[YOUR ASSIGNMENT] In your reply, reproduce every line of the data without any alteration.

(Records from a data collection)
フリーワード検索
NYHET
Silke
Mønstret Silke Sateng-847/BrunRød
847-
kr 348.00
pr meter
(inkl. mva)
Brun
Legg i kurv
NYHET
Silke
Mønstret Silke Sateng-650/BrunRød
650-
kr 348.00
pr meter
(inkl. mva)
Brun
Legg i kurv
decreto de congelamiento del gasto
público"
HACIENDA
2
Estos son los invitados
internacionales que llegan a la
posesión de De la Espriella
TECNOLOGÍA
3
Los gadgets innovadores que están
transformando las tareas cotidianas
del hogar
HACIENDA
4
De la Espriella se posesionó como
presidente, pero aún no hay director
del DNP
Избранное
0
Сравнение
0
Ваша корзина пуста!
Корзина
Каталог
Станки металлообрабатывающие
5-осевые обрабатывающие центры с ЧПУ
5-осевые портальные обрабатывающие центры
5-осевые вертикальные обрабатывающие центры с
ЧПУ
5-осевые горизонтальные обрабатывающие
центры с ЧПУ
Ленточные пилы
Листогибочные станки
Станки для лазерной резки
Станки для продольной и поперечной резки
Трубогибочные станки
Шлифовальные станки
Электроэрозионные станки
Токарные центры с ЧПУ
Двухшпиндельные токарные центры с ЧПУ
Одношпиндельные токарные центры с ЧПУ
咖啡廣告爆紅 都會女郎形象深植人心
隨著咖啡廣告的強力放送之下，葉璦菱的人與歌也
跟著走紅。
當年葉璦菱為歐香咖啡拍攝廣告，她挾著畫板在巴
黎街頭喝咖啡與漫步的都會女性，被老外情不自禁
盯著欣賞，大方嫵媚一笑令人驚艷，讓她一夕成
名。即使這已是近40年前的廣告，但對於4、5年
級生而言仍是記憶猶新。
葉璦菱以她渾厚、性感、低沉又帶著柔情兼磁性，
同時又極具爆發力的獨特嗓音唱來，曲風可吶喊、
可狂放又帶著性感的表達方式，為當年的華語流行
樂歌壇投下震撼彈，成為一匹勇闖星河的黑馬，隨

[RESPONSE]
フリーワード検索
NYHET
Silke
Mønstret Silke Sateng-847/BrunRød
847-
kr 348.00
pr meter
(inkl. mva)
Brun
Legg i kurv
NYHET
Silke
Mønstret Silke Sateng-650/BrunRød
650-
kr 348.00
pr meter
(inkl. mva)
Brun
Legg i kurv
decreto de congelamiento del gasto
público"
HACIENDA
2
Estos son los invitados
internacionales que llegan a la
posesión de De la Espriella
TECNOLOGÍA
3
Los gadgets innovadores que están
transformando las tareas cotidianas
del hogar
HACIENDA
4
De la Espriella se posesionó como
presidente, pero aún no hay director
del DNP
Избранное
0
Сравнение
0
Ваша корзина пуста!
Корзина
Каталог
Станки металлообрабатывающие
5-осевые обрабатывающие центры с ЧПУ
5-осевые портальные обрабатывающие центры
5-осевые вертикальные обрабатывающие центры с
ЧПУ
5-осевые горизонтальные обрабатывающие
центры с ЧПУ
Ленточные пилы
Листогибочные станки
Станки для лазерной резки
Станки для продольной и поперечной резки
Трубогибочные станки
Шлифовальные станки
Электроэрозионные станки
Токарные центры с ЧПУ
Двухшпиндельные токарные центры с ЧПУ
Одношпиндельные токарные центры с ЧПУ
咖啡廣告爆紅 都會女郎形象深植人心
隨著咖啡廣告的強力放送之下，葉璦菱的人與歌也
跟著走紅。
當年葉璦菱為歐香咖啡拍攝廣告，她挾著畫板在巴
黎街頭喝咖啡與漫步的都會女性，被老外情不自禁
盯著欣賞，大方嫵媚一笑令人驚艷，讓她一夕成
名。即使這已是近40年前的廣告，但對於4、5年
級生而言仍是記憶猶新。
葉璦菱以她渾厚、性感、低沉又帶著柔情兼磁性，
同時又極具爆發力的獨特嗓音唱來，曲風可吶喊、
可狂放又帶著性感的表達方式，為當年的華語流行
樂歌壇投下震撼彈，成為一匹勇闖星河的黑馬，隨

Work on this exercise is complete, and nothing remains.